|Three Intriguing Cyber-Offender Questions|
|By Art Bowker, Cybercrime Specialist|
This information collection is so a website or blog writer like myself can get an idea of what folks might be interested in or what drives them to the website. It provides us input into what interests our customers or readers. Let me give you an example. Someone does an Internet search on a term, “cigars,” and they are provided a websites listing of sites containing that word or term. From that listing they click on a particular website. Depending upon the tools used the website or blog will be provided information on the search terms used to get to a particular website. So if someone got to the Three C’s with the search term “cigars” I would likely know about it (no it hasn’t happen yet). I have had some interesting search terms for the Three C’s as well as my personal site, which I am going share and discuss, with a non-lawyer’s expertise (I am not offering legal advice to anyone). Here are the more intriguing ones thus far:
How Does Probation Monitor Computer Activity?
It depends on the agency. Some do computer searches or get law enforcement assistance to do them. Others install monitoring software. Still others rely solely on traditional techniques, such as surprise home visits. Some use polygraphs, specifically for sex offenders. Still others do online investigations and go check social networking sites to see what their offenders are doing online. I should note that in the United Kingdom law enforcement takes a central role in enforcing sexual offences prevention orders. Too many agencies I am sadden to say, ignore cyber-risk completely. The best practice is to employ multiple techniques.
Can Sex Offenders Use or Access Social Networking Sites (SNS)?
This one also comes under the heading of ”What is Facebook’s Policy on Sex Offenders?” The answer is it depends. Some states have statutes that make it illegal for sex offenders, regardless of being under correctional supervision, from accessing these sites. Currently, there is a lot of legal action going on attacking these criminal statutes. We will see how it turns out.
Additionally, it may be a specific condition of supervision that a sex offender not access a social networking site. This would mean if an offender got on a SNS without permission their supervision could be revoked.
Finally, independent of criminal statutes or supervision conditions, many SNS are banning sex offenders from using their sites. Facebook’s User Policy reflects: “You will not use Facebook if you are a convicted sex offender.” However, Facebook is no longer alone in making sex offenders unwelcome. Recently three dating sites, Match.com, eHarmony and Spark Networks signed a joint business principle statement agreeing to check subscribers against national sex offender registries.
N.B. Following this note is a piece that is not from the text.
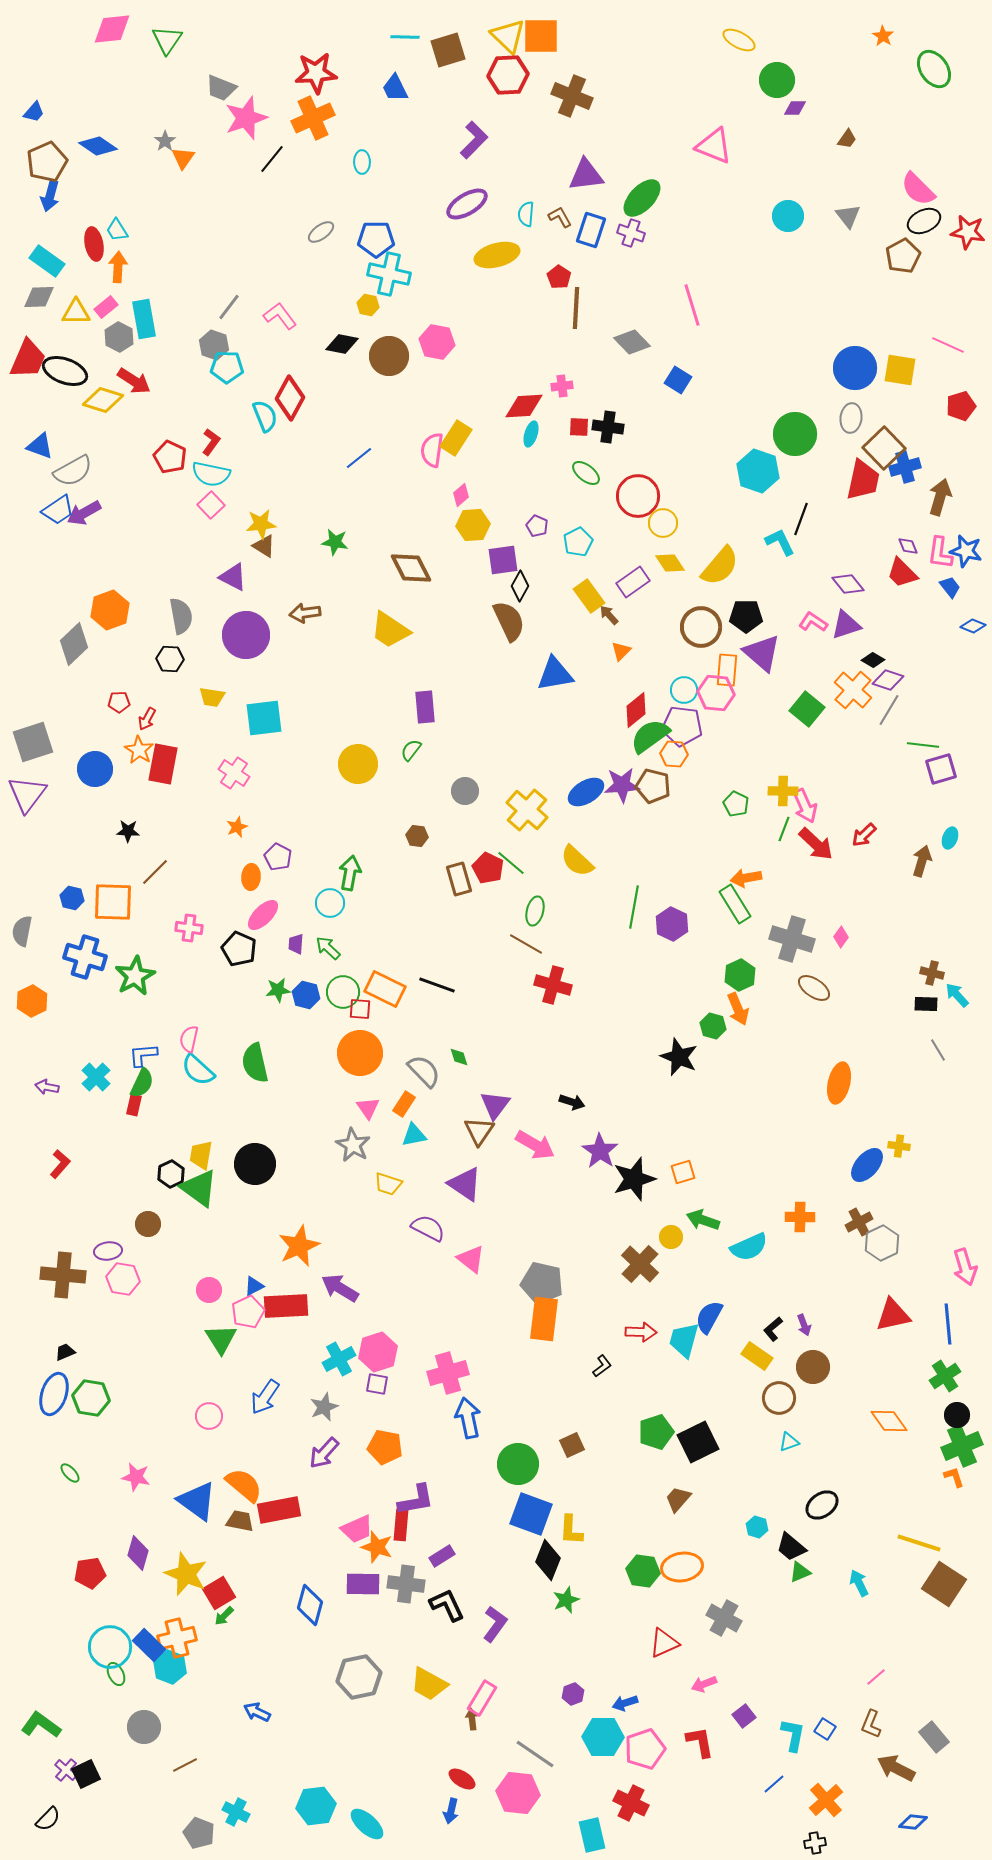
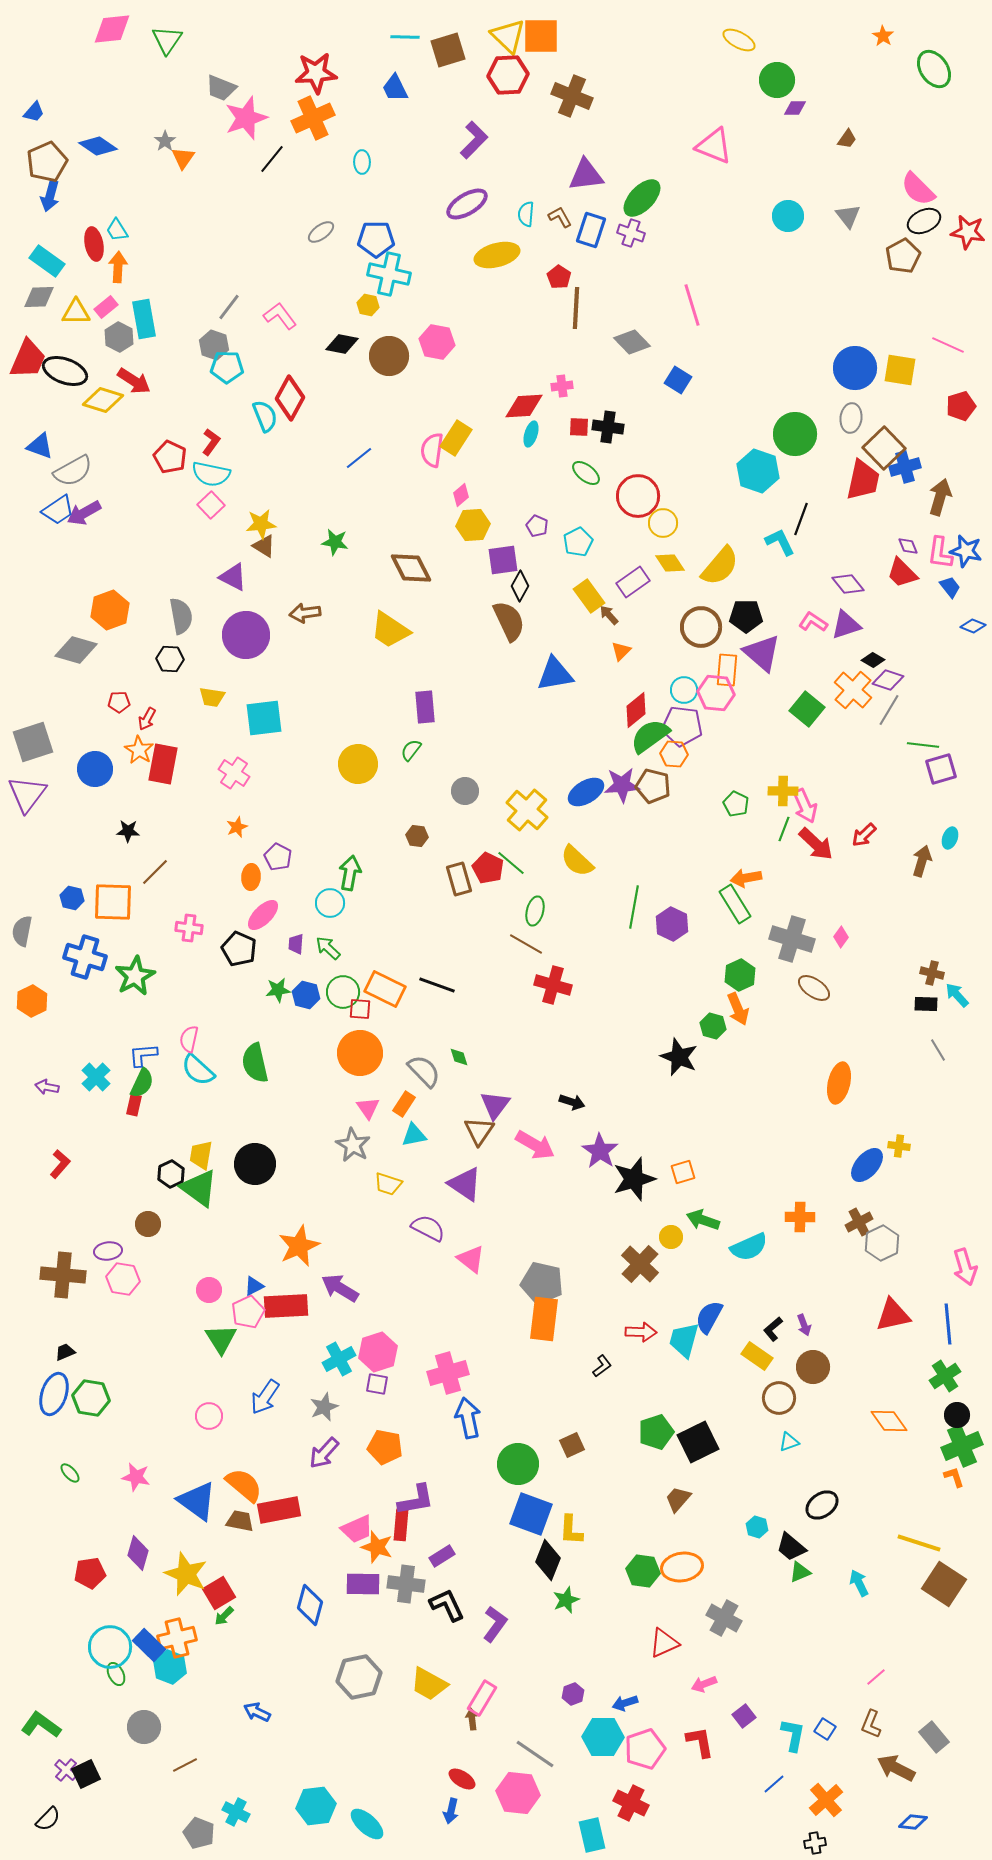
gray diamond at (74, 644): moved 2 px right, 6 px down; rotated 60 degrees clockwise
To my knowledge there have been no cases thus far decided that have ruled that a SNS can’t bar sex offenders from their site. In summary, check the jurisdiction’s legal statutes/court decisions; correction supervision conditions; and the user agreement of the particular SNS.
Can Probation Officers Hack Your Phone?
My, are we a bit paranoid or what? I am assuming “hack” means access a mobile phone, either remotely or through breaking in without a password. The answer is not without legal authorization, which translates into a court order, warrant and/or condition, subject to your jurisdictions legal requirements. A probation officer could search a mobile phone with your consent or with specific legal authorization, supported with “reasonable suspicion” that you have broken your conditions. They could also search under some circumstances, such as a specific condition authorizing “random searches.” They could may also search the phone pursuant to an arrest.
Now if you mean “hack” as remotely access the phone, without your knowledge, that would likely require a specific order or warrant. Additionally, I would have a tough time naming many probation officer that have the technical ability and/or equipment to accomplish this task. The exception would be to install monitoring software on the mobile phone. That is relatively easy, requiring only access to the phone. However, there has to be some legal authorization behind such activity. Without legal authorization it could be a violation of law. It simply is not a routine supervision activity.
There is one conclusion that might be drawn from these collective search terms. What you ask? Well, it seems I might be an information source for the offender population. It is kind of interesting that offenders are doing research on what officers are doing in cyber-risk management. I wonder what else they are doing Internet searches on, maybe how to defeat urine screenings or polygraph examinations? Maybe with more offenders asking questions, I might get a few more comments from probation and parole officers. Hopefully, they aren’t “what the heck are you telling my offenders?” Until then I left a cigar lit somewhere. Be safe out there!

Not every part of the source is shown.